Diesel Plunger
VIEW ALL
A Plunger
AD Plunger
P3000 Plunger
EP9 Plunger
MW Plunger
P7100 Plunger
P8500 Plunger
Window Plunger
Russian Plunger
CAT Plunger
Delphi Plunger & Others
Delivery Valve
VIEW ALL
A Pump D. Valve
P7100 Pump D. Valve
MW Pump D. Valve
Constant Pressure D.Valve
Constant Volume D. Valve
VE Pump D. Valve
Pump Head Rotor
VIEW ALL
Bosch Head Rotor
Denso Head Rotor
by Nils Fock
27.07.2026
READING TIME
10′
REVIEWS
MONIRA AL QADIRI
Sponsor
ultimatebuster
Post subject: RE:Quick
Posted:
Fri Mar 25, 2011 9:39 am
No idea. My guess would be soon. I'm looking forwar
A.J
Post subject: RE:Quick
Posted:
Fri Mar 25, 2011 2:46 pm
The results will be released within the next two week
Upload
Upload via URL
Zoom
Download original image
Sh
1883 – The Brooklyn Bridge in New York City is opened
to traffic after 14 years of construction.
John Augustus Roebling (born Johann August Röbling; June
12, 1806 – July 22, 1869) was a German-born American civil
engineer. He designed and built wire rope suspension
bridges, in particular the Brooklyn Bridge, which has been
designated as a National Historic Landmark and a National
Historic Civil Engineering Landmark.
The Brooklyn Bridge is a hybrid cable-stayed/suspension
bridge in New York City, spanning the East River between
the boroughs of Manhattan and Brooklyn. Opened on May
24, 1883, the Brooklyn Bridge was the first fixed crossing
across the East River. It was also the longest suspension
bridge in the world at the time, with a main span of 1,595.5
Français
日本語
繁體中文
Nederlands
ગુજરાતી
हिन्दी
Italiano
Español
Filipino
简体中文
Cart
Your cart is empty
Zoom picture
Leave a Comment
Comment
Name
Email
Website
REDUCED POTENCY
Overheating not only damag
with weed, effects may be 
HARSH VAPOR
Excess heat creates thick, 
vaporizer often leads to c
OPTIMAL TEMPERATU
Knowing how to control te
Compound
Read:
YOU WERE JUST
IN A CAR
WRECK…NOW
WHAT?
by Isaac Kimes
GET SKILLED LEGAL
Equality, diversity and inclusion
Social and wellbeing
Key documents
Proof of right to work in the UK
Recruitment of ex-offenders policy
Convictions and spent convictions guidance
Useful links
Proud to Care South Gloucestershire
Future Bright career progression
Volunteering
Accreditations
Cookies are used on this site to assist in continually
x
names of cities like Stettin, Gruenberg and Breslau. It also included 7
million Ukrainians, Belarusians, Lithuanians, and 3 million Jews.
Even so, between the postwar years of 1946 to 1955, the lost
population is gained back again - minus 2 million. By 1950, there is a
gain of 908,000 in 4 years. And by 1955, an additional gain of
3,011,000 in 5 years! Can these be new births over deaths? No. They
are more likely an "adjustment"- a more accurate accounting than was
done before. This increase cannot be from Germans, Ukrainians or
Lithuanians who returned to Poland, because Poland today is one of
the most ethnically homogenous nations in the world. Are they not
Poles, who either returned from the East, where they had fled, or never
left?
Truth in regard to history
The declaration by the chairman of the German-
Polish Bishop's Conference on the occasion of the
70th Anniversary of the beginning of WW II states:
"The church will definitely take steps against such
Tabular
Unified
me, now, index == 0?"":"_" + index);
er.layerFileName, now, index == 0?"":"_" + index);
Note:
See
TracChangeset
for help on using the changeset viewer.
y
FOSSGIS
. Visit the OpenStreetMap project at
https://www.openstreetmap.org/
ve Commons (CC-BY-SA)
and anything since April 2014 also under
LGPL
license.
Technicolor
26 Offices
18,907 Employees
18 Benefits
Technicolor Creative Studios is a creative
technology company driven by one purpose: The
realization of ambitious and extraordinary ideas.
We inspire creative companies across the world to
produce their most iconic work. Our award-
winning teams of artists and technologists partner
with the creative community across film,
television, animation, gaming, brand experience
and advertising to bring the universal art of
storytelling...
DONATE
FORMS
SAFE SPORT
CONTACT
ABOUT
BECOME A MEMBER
══════════════════════════════
*Problem description*: So that nothing differs from the original, transcribe all of the records above.

*Answer section*:
Diesel Plunger
VIEW ALL
A Plunger
AD Plunger
P3000 Plunger
EP9 Plunger
MW Plunger
P7100 Plunger
P8500 Plunger
Window Plunger
Russian Plunger
CAT Plunger
Delphi Plunger & Others
Delivery Valve
VIEW ALL
A Pump D. Valve
P7100 Pump D. Valve
MW Pump D. Valve
Constant Pressure D.Valve
Constant Volume D. Valve
VE Pump D. Valve
Pump Head Rotor
VIEW ALL
Bosch Head Rotor
Denso Head Rotor
by Nils Fock
27.07.2026
READING TIME
10′
REVIEWS
MONIRA AL QADIRI
Sponsor
ultimatebuster
Post subject: RE:Quick
Posted:
Fri Mar 25, 2011 9:39 am
No idea. My guess would be soon. I'm looking forwar
A.J
Post subject: RE:Quick
Posted:
Fri Mar 25, 2011 2:46 pm
The results will be released within the next two week
Upload
Upload via URL
Zoom
Download original image
Sh
1883 – The Brooklyn Bridge in New York City is opened
to traffic after 14 years of construction.
John Augustus Roebling (born Johann August Röbling; June
12, 1806 – July 22, 1869) was a German-born American civil
engineer. He designed and built wire rope suspension
bridges, in particular the Brooklyn Bridge, which has been
designated as a National Historic Landmark and a National
Historic Civil Engineering Landmark.
The Brooklyn Bridge is a hybrid cable-stayed/suspension
bridge in New York City, spanning the East River between
the boroughs of Manhattan and Brooklyn. Opened on May
24, 1883, the Brooklyn Bridge was the first fixed crossing
across the East River. It was also the longest suspension
bridge in the world at the time, with a main span of 1,595.5
Français
日本語
繁體中文
Nederlands
ગુજરાતી
हिन्दी
Italiano
Español
Filipino
简体中文
Cart
Your cart is empty
Zoom picture
Leave a Comment
Comment
Name
Email
Website
REDUCED POTENCY
Overheating not only damag
with weed, effects may be 
HARSH VAPOR
Excess heat creates thick, 
vaporizer often leads to c
OPTIMAL TEMPERATU
Knowing how to control te
Compound
Read:
YOU WERE JUST
IN A CAR
WRECK…NOW
WHAT?
by Isaac Kimes
GET SKILLED LEGAL
Equality, diversity and inclusion
Social and wellbeing
Key documents
Proof of right to work in the UK
Recruitment of ex-offenders policy
Convictions and spent convictions guidance
Useful links
Proud to Care South Gloucestershire
Future Bright career progression
Volunteering
Accreditations
Cookies are used on this site to assist in continually
x
names of cities like Stettin, Gruenberg and Breslau. It also included 7
million Ukrainians, Belarusians, Lithuanians, and 3 million Jews.
Even so, between the postwar years of 1946 to 1955, the lost
population is gained back again - minus 2 million. By 1950, there is a
gain of 908,000 in 4 years. And by 1955, an additional gain of
3,011,000 in 5 years! Can these be new births over deaths? No. They
are more likely an "adjustment"- a more accurate accounting than was
done before. This increase cannot be from Germans, Ukrainians or
Lithuanians who returned to Poland, because Poland today is one of
the most ethnically homogenous nations in the world. Are they not
Poles, who either returned from the East, where they had fled, or never
left?
Truth in regard to history
The declaration by the chairman of the German-
Polish Bishop's Conference on the occasion of the
70th Anniversary of the beginning of WW II states:
"The church will definitely take steps against such
Tabular
Unified
me, now, index == 0?"":"_" + index);
er.layerFileName, now, index == 0?"":"_" + index);
Note:
See
TracChangeset
for help on using the changeset viewer.
y
FOSSGIS
. Visit the OpenStreetMap project at
https://www.openstreetmap.org/
ve Commons (CC-BY-SA)
and anything since April 2014 also under
LGPL
license.
Technicolor
26 Offices
18,907 Employees
18 Benefits
Technicolor Creative Studios is a creative
technology company driven by one purpose: The
realization of ambitious and extraordinary ideas.
We inspire creative companies across the world to
produce their most iconic work. Our award-
winning teams of artists and technologists partner
with the creative community across film,
television, animation, gaming, brand experience
and advertising to bring the universal art of
storytelling...
DONATE
FORMS
SAFE SPORT
CONTACT
ABOUT
BECOME A MEMBER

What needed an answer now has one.